WHAT IS EXPECTED :: The entries that follow include a run beginning at the line with "conforme aux exigences" and ending at the line with "Créer un compte"; restate that run word for word and leave the rest out.

### SOURCE DATA

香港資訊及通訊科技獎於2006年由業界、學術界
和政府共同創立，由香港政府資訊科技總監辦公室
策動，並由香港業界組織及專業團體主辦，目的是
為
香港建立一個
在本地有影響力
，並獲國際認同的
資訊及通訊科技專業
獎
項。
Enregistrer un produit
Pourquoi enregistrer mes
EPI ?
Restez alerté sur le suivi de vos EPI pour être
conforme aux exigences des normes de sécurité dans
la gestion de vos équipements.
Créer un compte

######
### SOURCE DATA

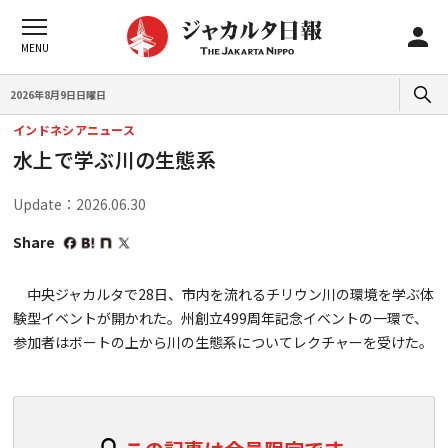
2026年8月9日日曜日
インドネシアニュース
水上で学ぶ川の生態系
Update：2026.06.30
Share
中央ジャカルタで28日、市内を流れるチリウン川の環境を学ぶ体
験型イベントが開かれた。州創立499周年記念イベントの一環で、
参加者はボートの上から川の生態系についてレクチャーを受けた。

######

SOLUTION TO THE PROBLEM ::
conforme aux exigences des normes de sécurité dans
la gestion de vos équipements.
Créer un compte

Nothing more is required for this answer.